- Scene from "A Small Talent for War"
- Episode no.: Season 1 Episode 15b
- Directed by: Claudia Weill
- Written by: Alan Brennert; Carter Scholz;
- Original air date: January 24, 1986

Guest appearances
- John Glover as Alien Ambassador; Peter Michael Goetz as American Diplomat; Stefan Gierasch as Soviet Diplomat; Fran Bennett as UN Chairman; Jose Santana as U.S. Aide; Gillian Eaton as British Delegate; Richard Brestoff as British Aide;

Episode chronology
| ← Previous "Monsters!" | Next → "A Matter of Minutes" |

= A Small Talent for War =

"A Small Talent for War" is the second segment of the fifteenth episode of the first season of the television series The Twilight Zone. In this segment, an advanced alien race claims to have created human beings and proposes to wipe them out unless they change their ways.

==Plot==
The scene is set with the United Nations Security Council bickering between nations over how to respond to the appearance of an extraterrestrial vessel near the council building.

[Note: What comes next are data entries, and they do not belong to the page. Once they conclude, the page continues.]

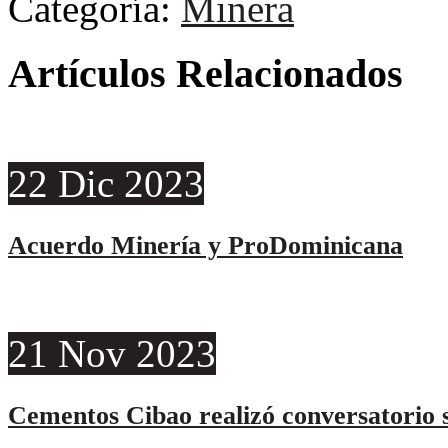
Categoría:
Minera
Artículos Relacionados
22
Dic
2023
Acuerdo Minería y ProDominicana
21
Nov
2023
Cementos Cibao realizó conversatorio s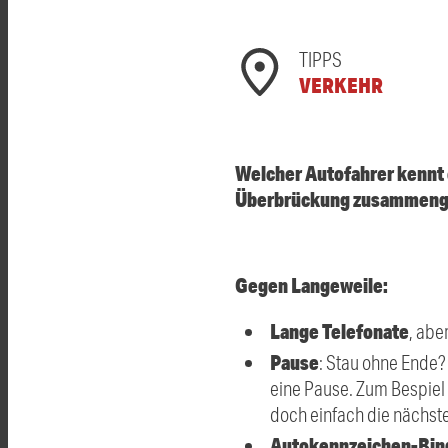
TIPPS
VERKEHR
Welcher Autofahrer kennt e
Überbrückung zusammengest
Gegen Langeweile:
Lange Telefonate
, abe
Pause
: Stau ohne Ende?
eine Pause. Zum Bespiel
doch einfach die nächst
Autokennzeichen-Bin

An ambassador from an alien race then appears to them and claims that his race seeded life on Earth millions of years earlier. He tells them that his race is displeased with humanity's "small talent for war," as they have failed to produce the potential that the aliens had nurtured, and his fleet will destroy all life on Earth. The Security Council pleads for and is granted a 24-hour reprieve to prove humanity's worth.

The Security Council and the General Assembly negotiate an accord for lasting global peace and present it to the alien ambassador. He is amused at the peace accord and explains that his race was, in fact, seeking a greater talent for war, as they had genetically seeded thousands of planets to breed warriors to fight for them across the galaxy. They perceived humanity's conflicts as erratic and clumsy, weapons as crude and primitive, and longing for peace as a fatal flaw. As the ambassador calls down his fleet to destroy Earth, he praises the Security Council for the amusing day, commenting that while war is their goal, good humor is an even more difficult talent to master.